Heroes of the Storm ANZ Launch: Prelude

It is three hours before the launch,
and I am in a hostel room that isn’t mine.

We had spent eight hours seemingly doing nothing but walk around Sydney. Our feet hurt, and we are flopped like sloths around the room.

I had been awake since 4am.
I had crossed state lines, and I am satisfactorily exhausted.

The news is on TV — the news I would usually work on at my job — and I watch it with narrowed eyes, like I’m seeing it for the first time. I am scrutinising and picking out errors, errors that wouldn’t happen if I was at work.

But I am not at work.
I am here.

We talk, I think, about how I’m going to write about the event.
“I will ask the most important question,” I say.
I clear my throat.

“Do you heed the call of the nexus? Because, if not, we can not be friends.”

A girl is in the room, a girl I had only met that day, and she plays another popular MOBA, you see. “I do,” she answers, “I do heed the call of a nexus.”

Ah. Yes.

The only mirror in the room is mounted on the back of the door into the room, and I lazily get on my knees to look into it. I reach into my leopard-print backpack, retrieve my make-up bag, and start reapplying eyeshadow.

I look like shit.

In the week prior to this event, two things had happened that had made me feel like a husk of a human being. I was lost, confused, empty, and sad. I had even debated whether I should come to Sydney at all for this event — I was worried I would just get drunk and cry a bit, which isn’t a good look at the best of times.
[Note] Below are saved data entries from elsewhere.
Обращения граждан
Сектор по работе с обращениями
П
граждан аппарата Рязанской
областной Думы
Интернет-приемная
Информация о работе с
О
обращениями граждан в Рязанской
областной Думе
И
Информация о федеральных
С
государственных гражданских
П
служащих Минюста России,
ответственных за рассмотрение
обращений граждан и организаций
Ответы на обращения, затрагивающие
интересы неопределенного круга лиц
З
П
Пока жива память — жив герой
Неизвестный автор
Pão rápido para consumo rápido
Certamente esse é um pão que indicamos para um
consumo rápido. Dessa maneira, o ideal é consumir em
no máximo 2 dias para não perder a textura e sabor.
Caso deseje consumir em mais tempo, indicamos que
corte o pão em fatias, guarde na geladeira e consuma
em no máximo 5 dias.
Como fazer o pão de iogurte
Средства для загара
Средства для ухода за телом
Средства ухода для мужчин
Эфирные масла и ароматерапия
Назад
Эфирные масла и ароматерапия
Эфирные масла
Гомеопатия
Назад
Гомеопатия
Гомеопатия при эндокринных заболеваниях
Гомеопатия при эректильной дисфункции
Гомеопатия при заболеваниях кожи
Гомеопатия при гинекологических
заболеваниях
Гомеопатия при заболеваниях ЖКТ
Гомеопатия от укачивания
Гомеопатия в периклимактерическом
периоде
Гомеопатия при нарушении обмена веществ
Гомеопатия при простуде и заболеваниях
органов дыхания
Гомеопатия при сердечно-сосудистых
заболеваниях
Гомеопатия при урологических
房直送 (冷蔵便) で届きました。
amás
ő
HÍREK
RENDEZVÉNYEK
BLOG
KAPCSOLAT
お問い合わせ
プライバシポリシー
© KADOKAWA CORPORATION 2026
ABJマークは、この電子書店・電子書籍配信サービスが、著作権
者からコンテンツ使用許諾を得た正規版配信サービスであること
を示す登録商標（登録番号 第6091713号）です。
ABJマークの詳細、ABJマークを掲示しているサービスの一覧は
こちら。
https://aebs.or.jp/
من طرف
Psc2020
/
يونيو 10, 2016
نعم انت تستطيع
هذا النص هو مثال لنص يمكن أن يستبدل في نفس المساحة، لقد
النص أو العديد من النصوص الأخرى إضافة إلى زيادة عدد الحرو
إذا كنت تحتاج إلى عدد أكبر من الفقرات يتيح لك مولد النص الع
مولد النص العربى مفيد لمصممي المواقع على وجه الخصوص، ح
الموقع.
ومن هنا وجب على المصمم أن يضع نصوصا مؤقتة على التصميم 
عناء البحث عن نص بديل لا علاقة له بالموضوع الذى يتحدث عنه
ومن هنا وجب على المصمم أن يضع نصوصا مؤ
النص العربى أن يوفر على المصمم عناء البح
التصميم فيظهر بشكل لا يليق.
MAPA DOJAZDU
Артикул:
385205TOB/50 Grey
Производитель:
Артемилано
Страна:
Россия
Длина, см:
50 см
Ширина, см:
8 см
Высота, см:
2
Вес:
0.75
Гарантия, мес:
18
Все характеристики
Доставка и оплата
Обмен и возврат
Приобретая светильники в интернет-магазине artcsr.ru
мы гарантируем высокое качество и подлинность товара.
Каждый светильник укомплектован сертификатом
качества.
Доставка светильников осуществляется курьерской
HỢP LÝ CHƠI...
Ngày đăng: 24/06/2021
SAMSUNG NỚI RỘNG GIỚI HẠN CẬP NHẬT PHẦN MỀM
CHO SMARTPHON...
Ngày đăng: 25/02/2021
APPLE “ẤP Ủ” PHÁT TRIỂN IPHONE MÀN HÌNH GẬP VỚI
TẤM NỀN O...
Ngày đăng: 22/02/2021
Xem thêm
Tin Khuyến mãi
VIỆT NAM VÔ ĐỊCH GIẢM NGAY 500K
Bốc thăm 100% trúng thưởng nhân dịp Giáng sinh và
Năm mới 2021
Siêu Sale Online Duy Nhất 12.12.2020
Alas, in front of the mirror I kneeled, far away from home. I had brought my favourite lipstick. It’s red, the MAC signature colour of Rhianna. I put on red lipstick only when I feel like I need strength, protection and courage, or when I’m tired and sad.

I get that this is maybe not a normal use of make-up, but it is what it is.

Red lipstick is my human suit.
It’s important to pretend to be a human.

As I carefully press the lipstick across my lips, I tell my friend Steve that Arthas is a top-tier tank hero, although I’m not entirely sure about that this patch. I haven’t really checked.

I am in a pub next to the venue and it’s an hour before the event starts. They’re selling $5 whiskies, but there’s a $10 minimum on using a card to pay. I ask the bartender of I can just drink one now and pick the second one up from him later. He looks confused but agrees anyway,

It’s ended up being mostly people I don’t know at this pub, which is weird. But PiG is here, fresh off the plane from his analysis duties from WCS in Europe. He is always the same — he smiles all the time, is very friendly, and I like him. We always greet each other like bogans, and that familiarity makes me happy.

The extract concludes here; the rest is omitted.